§ **Task to complete**
Beginning with the first line, transcribe the entries below exactly through the line containing "What do you see at coordinates (249, 1627)", inclusive.

[Stored data]
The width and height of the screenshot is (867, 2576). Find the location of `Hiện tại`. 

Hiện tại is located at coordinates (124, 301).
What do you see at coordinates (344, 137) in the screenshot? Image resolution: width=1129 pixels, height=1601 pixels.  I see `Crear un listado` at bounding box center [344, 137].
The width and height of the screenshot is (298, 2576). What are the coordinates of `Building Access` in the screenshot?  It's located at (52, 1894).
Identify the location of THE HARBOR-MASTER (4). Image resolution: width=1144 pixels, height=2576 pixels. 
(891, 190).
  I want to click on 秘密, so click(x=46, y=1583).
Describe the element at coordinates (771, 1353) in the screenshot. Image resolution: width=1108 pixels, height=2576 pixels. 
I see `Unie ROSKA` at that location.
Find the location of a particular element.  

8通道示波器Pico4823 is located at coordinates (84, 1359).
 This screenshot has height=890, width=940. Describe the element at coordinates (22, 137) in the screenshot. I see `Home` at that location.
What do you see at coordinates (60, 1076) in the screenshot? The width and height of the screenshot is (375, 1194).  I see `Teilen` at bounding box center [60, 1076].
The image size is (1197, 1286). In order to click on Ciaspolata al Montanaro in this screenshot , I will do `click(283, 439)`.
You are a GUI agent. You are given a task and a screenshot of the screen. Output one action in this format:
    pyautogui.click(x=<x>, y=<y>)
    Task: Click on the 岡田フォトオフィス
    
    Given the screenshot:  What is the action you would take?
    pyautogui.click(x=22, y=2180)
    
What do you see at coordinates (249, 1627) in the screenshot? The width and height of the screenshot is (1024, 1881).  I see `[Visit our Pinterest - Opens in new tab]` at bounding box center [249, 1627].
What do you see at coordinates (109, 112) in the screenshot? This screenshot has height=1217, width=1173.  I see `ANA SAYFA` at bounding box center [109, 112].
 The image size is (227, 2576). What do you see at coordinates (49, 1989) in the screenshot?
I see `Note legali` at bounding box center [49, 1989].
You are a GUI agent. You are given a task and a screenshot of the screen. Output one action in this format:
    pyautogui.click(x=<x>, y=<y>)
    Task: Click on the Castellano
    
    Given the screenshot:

§ **Expected output**
The width and height of the screenshot is (867, 2576). Find the location of `Hiện tại`. 

Hiện tại is located at coordinates (124, 301).
What do you see at coordinates (344, 137) in the screenshot? Image resolution: width=1129 pixels, height=1601 pixels.  I see `Crear un listado` at bounding box center [344, 137].
The width and height of the screenshot is (298, 2576). What are the coordinates of `Building Access` in the screenshot?  It's located at (52, 1894).
Identify the location of THE HARBOR-MASTER (4). Image resolution: width=1144 pixels, height=2576 pixels. 
(891, 190).
  I want to click on 秘密, so click(x=46, y=1583).
Describe the element at coordinates (771, 1353) in the screenshot. Image resolution: width=1108 pixels, height=2576 pixels. 
I see `Unie ROSKA` at that location.
Find the location of a particular element.  

8通道示波器Pico4823 is located at coordinates (84, 1359).
 This screenshot has height=890, width=940. Describe the element at coordinates (22, 137) in the screenshot. I see `Home` at that location.
What do you see at coordinates (60, 1076) in the screenshot? The width and height of the screenshot is (375, 1194).  I see `Teilen` at bounding box center [60, 1076].
The image size is (1197, 1286). In order to click on Ciaspolata al Montanaro in this screenshot , I will do `click(283, 439)`.
You are a GUI agent. You are given a task and a screenshot of the screen. Output one action in this format:
    pyautogui.click(x=<x>, y=<y>)
    Task: Click on the 岡田フォトオフィス
    
    Given the screenshot:  What is the action you would take?
    pyautogui.click(x=22, y=2180)
    
What do you see at coordinates (249, 1627) in the screenshot? The width and height of the screenshot is (1024, 1881).  I see `[Visit our Pinterest - Opens in new tab]` at bounding box center [249, 1627].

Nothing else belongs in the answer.